Rebecca Grieve

Personal information
- Nationality: Scottish
- Born: 30 January 2005 (age 21) Currie, Edinburgh, Scotland
- Height: 1.63 m (5 ft 4 in)
- Weight: 57 kg (126 lb; 9 st 0 lb)

Sport
- Sport: Athletics
- Event: Sprint

Achievements and titles
- Personal bests: 200m: 23.39 (2026) 400m: 51.71 (2026)

Medal record
Women's athletics
Representing Great Britain
European U23 Championships
| Gold medal – first place | 2025 Bergen | 4x400 m relay |
World U20 Championships
| Bronze medal – third place | 2024 Lima | 4x400 m relay |
European U18 Championships
| Gold medal – first place | 2022 Jerusalem | Medley relay |

= Rebecca Grieve =

Scottish sprinter (born 2005)

Rebecca Grieve (born 30 January 2005) is a Scottish sprinter who competes predominantly over 400 metres.

==Early life==
From Currie in Scotland, she started athletics at the age of eight years-old and competing at nine. She was a member of Edinburgh Athletics and won the Scottish U20 title as a 15 year-old. She also raced for
Pitreavie ACC and Woodford Green Ladies. She attended the University of New Mexico in the United States to study biology.

==Career==
In August 2021, she was part of a Scottish 4x400 metres relay team that set a new Scottish U20 record racing in Manchester.

She won a gold medal in the medley relay at the 2022 European Athletics U18 Championships in Jerusalem in July 2022. That year, she was the number one Scottish athlete in her age-group over 200 metres and 400 metres.

She competed at the 2024 World Athletics U20 Championships in Lima, Peru. Taking part in the 4 x 400 metres relay, she ran the second fastest leg of all competitors (52.86 seconds) as Britain qualified for the final. In the final, she ran as the British team won the bronze medal.

She was named in the British team for the 2025 European Athletics U23 Championships in Bergen, placing eighth in the final of the 400 metres.

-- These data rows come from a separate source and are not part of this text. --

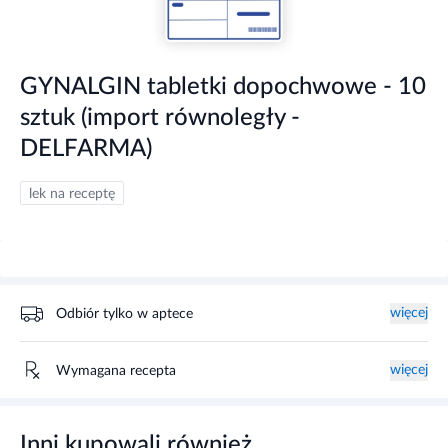
GYNALGIN tabletki dopochwowe - 10
sztuk (import równoległy -
DELFARMA)
lek na receptę
więcej
Odbiór tylko w aptece
więcej
Wymagana recepta
Inni kupowali również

Later in the championships, she ran as part of the gold medal winning British 4 x 400 metres relay team, helping set a championship record time of 3:26.52.

Competing in Albuquerque in January 2026, Grieve ran the second-fastest 600m Indoor race in collegiate history, with a time of 1:25.06. The following month, she ran below 52 seconds for the 400 metres indoors for the first time with 51.91 and 51.71 seconds in New Mexico. In June, she reached the final of the 400 metres at the 2026 British Championships, placing seventh overall.

Grieve was named in the Scottish team for the 2026 Commonwealth Games in Glasgow, competing in the mixed 4 × 400 m relay at the Games.